От християнской веры, в которой она родилась, остались у ней тайные понятия и золотой крест на груди. Каким образом этот крест попал к ней, она не помнила; только не забыла, что женщина, которая вынесла ее из пожара, когда горел отцовский дом, строго наказывала ей никогда не покидать святого знамения Христа и, как она говорила, благословения отцовского. Эта самая женщина продала ее хотинскому паше. Француженка (учительница Мариорицы в гареме паши), узнав, что Мариорица родилась християнкою, старалась беседами на языке, непонятном для черных стражей, ознакомить ученицу свою с главными догматами своей веры. От этого учения и гаремного воспитания ее сочетались в душе Мариорицы, пламенной, мечтательной, и фатализм магометанский и мистицизм православия, так что в небе, созданном ею, обитали и чистейшие духи и обольстительные девы пророка, а на земле все действия человека подчинялись предопределению[7 - Цитируется ч. I, с. 12–13; на последующих страницах статьи Белинский цитирует: ч. I, с. 91, 169, ч. III, с. 165, ч. II, с. 123–124, ч. III, с. 161–162.].

Читателям знакома эта обворожительная Мариорица, знакома им и ее чудная судьба. Дочь цыганки и молдаванского князя, она воспитывалась сперва в цыганском таборе, потом подкинута была своею матерью к своему отцу, а наконец была продана ею хотинскому паше, который берег ее в подарок султану, ничего не щадил для ее воспитания, любовался ею, сдерживая желания дряхлой старческой души, сносил ее прихоти, свойственные женщине и избалованному ребенку вместе. По взятии Хотина Минихом она попалась пленницею знаменитому вождю, а им была подарена государыне Анне Ивановне, которая любовалась ею, как игрушкою, и любила ее, как дочь. Фатализм был источником любви Мариорицы к Волынскому – прекрасная, поэтическая мысль, которая могла родиться только в прекрасной, поэтической душе… Года за два до ее плена, когда русские вели с турками переговоры в Немирове, старый паша говорил в шутку Мариорице, что он уступит ее русскому послу Волынскому, о котором слава прошла тогда до Хотина. Надобно было, чтобы этот самый Волынский, ловкий, статный, красивый, с черными кудрями, рассыпающимися по плечам, с пронзающими взорами, первый из мужчин встретил ее по приезде ее в Петербург.

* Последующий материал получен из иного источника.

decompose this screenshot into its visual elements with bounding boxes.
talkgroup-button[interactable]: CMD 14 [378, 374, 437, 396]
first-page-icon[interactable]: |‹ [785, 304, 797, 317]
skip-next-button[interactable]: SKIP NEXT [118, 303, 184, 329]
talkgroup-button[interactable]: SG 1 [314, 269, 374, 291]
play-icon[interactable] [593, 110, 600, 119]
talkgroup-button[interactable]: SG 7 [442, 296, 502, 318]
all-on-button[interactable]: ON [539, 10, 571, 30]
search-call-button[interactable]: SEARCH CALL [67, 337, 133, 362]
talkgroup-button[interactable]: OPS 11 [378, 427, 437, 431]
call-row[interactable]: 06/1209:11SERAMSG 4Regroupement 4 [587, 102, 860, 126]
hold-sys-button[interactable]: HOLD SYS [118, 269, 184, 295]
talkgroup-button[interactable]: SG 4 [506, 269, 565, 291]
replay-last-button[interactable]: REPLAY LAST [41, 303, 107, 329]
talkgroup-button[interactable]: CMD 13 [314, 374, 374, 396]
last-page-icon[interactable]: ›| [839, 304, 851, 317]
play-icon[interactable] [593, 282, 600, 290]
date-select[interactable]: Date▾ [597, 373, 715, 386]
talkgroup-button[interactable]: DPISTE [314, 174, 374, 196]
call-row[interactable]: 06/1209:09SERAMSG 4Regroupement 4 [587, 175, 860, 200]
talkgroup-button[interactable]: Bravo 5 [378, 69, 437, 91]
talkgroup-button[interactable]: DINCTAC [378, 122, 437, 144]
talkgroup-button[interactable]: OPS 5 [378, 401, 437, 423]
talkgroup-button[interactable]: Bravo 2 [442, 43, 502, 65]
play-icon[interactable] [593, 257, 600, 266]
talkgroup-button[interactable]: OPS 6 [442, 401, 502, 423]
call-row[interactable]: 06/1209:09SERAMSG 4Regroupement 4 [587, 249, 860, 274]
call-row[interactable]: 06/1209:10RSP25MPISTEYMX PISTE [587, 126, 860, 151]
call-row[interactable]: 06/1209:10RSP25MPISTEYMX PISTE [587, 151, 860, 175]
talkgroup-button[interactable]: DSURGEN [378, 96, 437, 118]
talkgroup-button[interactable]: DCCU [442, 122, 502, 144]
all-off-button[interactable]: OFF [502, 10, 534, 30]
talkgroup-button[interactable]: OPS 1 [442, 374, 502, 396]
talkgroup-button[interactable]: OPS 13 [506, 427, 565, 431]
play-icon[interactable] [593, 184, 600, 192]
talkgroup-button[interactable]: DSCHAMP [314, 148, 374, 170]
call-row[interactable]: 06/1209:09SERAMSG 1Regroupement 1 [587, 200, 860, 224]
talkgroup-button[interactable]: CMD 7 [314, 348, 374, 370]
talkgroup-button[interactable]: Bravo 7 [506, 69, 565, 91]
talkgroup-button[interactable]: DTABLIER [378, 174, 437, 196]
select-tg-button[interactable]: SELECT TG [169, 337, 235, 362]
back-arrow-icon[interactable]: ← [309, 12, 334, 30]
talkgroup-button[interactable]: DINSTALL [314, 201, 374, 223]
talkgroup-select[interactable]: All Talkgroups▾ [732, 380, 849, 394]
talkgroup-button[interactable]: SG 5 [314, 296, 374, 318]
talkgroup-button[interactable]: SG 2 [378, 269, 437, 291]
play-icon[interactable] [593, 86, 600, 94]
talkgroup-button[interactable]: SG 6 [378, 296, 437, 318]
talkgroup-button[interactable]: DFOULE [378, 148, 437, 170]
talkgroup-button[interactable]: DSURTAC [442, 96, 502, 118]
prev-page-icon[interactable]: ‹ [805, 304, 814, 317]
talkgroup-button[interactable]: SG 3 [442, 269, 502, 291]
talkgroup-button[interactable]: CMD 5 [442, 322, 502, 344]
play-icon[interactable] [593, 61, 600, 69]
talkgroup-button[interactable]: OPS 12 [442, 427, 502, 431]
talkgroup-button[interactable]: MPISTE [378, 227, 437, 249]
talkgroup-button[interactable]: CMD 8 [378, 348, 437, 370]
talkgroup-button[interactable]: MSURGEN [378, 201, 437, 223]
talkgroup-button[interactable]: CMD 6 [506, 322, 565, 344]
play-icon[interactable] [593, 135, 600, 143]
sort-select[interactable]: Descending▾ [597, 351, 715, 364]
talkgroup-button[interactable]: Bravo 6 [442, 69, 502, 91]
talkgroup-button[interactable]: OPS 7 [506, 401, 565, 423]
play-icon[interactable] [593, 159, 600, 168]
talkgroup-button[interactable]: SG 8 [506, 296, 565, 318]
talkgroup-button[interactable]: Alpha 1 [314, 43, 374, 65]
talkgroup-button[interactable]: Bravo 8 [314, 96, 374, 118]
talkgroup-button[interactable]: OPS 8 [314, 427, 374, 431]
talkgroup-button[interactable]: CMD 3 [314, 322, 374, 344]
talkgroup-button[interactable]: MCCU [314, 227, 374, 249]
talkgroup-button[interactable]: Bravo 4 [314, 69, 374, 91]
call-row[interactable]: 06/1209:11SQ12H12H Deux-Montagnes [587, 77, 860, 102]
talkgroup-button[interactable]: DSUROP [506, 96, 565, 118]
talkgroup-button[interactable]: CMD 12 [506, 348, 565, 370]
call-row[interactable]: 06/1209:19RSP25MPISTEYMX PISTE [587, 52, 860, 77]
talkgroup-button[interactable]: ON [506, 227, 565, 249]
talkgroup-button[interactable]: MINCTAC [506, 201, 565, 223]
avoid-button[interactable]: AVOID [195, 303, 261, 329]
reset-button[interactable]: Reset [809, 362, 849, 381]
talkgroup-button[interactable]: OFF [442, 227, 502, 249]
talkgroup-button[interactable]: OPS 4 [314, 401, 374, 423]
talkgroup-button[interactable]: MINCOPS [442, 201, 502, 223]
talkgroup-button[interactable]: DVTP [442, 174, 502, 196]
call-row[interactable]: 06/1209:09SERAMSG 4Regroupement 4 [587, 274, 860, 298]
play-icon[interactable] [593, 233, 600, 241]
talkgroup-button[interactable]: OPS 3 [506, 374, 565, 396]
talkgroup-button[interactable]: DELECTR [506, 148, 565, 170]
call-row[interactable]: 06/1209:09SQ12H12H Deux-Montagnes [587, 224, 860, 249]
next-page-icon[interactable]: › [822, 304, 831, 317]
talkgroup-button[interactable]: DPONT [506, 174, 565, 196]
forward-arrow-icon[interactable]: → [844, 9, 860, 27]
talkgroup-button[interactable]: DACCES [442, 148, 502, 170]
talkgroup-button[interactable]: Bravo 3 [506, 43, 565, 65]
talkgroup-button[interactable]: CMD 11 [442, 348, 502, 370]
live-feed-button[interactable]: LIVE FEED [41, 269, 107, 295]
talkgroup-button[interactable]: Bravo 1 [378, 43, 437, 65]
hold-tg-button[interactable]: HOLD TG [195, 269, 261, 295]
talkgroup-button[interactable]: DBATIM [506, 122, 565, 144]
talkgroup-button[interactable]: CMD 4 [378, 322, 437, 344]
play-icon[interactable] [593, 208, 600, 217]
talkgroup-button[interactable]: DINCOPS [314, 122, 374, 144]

При имени Волынского княжна затрепетала. Фатализм, которым она с малолетства была напитана, сказал ей, что это самый тот, неизбежимый ею, суженный ей роком, что она введена с пепелища отцовского дома в Хотин и оттуда в страну, о которой и не мыслила никогда, потому единственно, что еще при рождении назначено ей любить русского, именно Волынского.

Так говорит автор, и мы очень жалеем, что вслед за этими простыми, но много заключающими в себе словами он, увлекшись духом прошлого века, прибавляет о каком-то рецепте любви, прописанном маленьким доктором в блондиновом паричке и с двумя крылышками за плечами…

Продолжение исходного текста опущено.